[RECORDS SUPPLIED Boundary: Start]
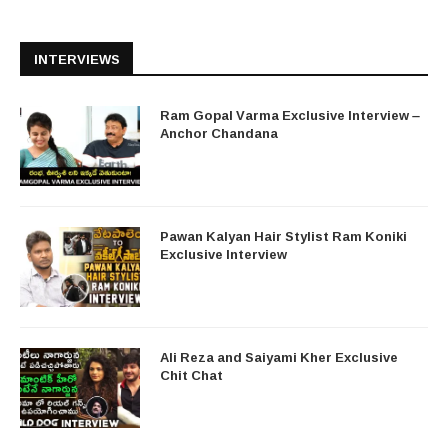
INTERVIEWS
Ram Gopal Varma Exclusive Interview –
Anchor Chandana
Pawan Kalyan Hair Stylist Ram Koniki
Exclusive Interview
Ali Reza and Saiyami Kher Exclusive
Chit Chat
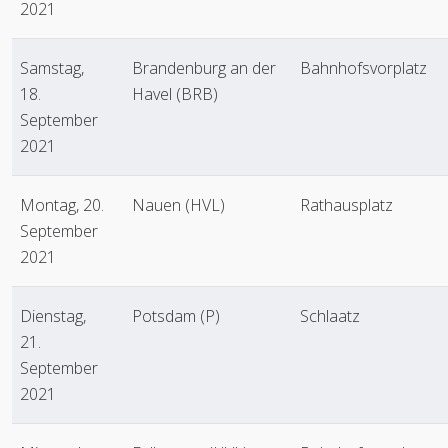
2021
Samstag,
Brandenburg an der
Bahnhofsvorplatz
18.
Havel (BRB)
September
2021
Montag, 20.
Nauen (HVL)
Rathausplatz
September
2021
Dienstag,
Potsdam (P)
Schlaatz
21.
September
2021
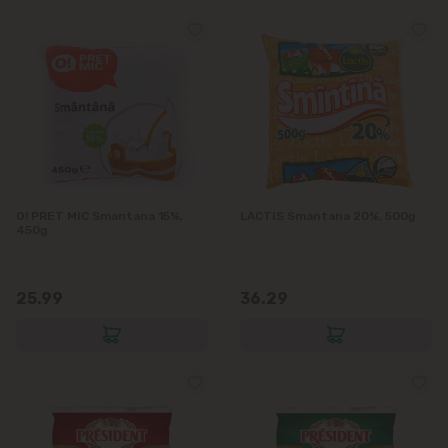
O! PRET MIC Smantana 15%,
LACTIS Smantana 20%, 500g
450g
25.99
36.29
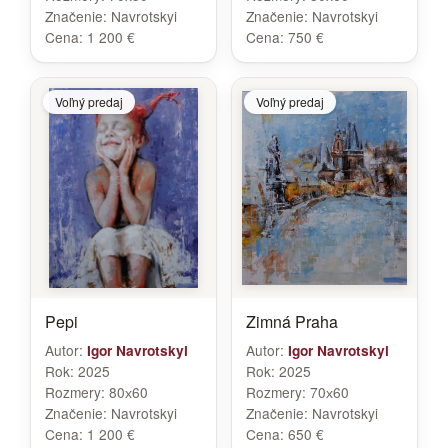
Značenie:
Navrotskyi
Značenie:
Navrotskyi
Cena:
1 200 €
Cena:
750 €
Voľný predaj
Voľný predaj
Pepi
Zimná Praha
Autor:
Autor:
Igor Navrotskyi
Igor Navrotskyi
Rok:
2025
Rok:
2025
Rozmery:
80х60
Rozmery:
70х60
Značenie:
Navrotskyi
Značenie:
Navrotskyi
Cena:
1 200 €
Cena:
650 €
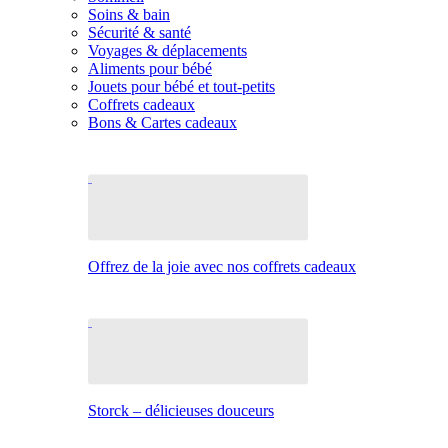
Soins & bain
Sécurité & santé
Voyages & déplacements
Aliments pour bébé
Jouets pour bébé et tout-petits
Coffrets cadeaux
Bons & Cartes cadeaux
Offrez de la joie avec nos coffrets cadeaux
Storck – délicieuses douceurs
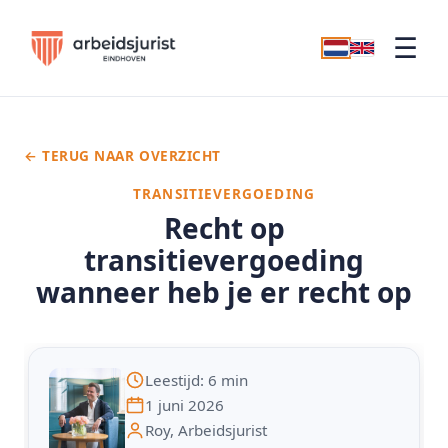
☰
← TERUG NAAR OVERZICHT
TRANSITIEVERGOEDING
Recht op
transitievergoeding
wanneer heb je er recht op
Leestijd: 6 min
1 juni 2026
Roy, Arbeidsjurist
[RECORDS SUPPLIED Boundary: End]
__THE TASK__
All of the entries above should be copied exactly, except for the pictures.

__THE COMPLETED TASK__
INTERVIEWS
Ram Gopal Varma Exclusive Interview –
Anchor Chandana
Pawan Kalyan Hair Stylist Ram Koniki
Exclusive Interview
Ali Reza and Saiyami Kher Exclusive
Chit Chat
2021
Samstag,
Brandenburg an der
Bahnhofsvorplatz
18.
Havel (BRB)
September
2021
Montag, 20.
Nauen (HVL)
Rathausplatz
September
2021
Dienstag,
Potsdam (P)
Schlaatz
21.
September
2021
O! PRET MIC Smantana 15%,
LACTIS Smantana 20%, 500g
450g
25.99
36.29
Značenie:
Navrotskyi
Značenie:
Navrotskyi
Cena:
1 200 €
Cena:
750 €
Voľný predaj
Voľný predaj
Pepi
Zimná Praha
Autor:
Autor:
Igor Navrotskyi
Igor Navrotskyi
Rok:
2025
Rok:
2025
Rozmery:
80х60
Rozmery:
70х60
Značenie:
Navrotskyi
Značenie:
Navrotskyi
Cena:
1 200 €
Cena:
650 €
Soins & bain
Sécurité & santé
Voyages & déplacements
Aliments pour bébé
Jouets pour bébé et tout-petits
Coffrets cadeaux
Bons & Cartes cadeaux
Offrez de la joie avec nos coffrets cadeaux
Storck – délicieuses douceurs
☰
← TERUG NAAR OVERZICHT
TRANSITIEVERGOEDING
Recht op
transitievergoeding
wanneer heb je er recht op
Leestijd: 6 min
1 juni 2026
Roy, Arbeidsjurist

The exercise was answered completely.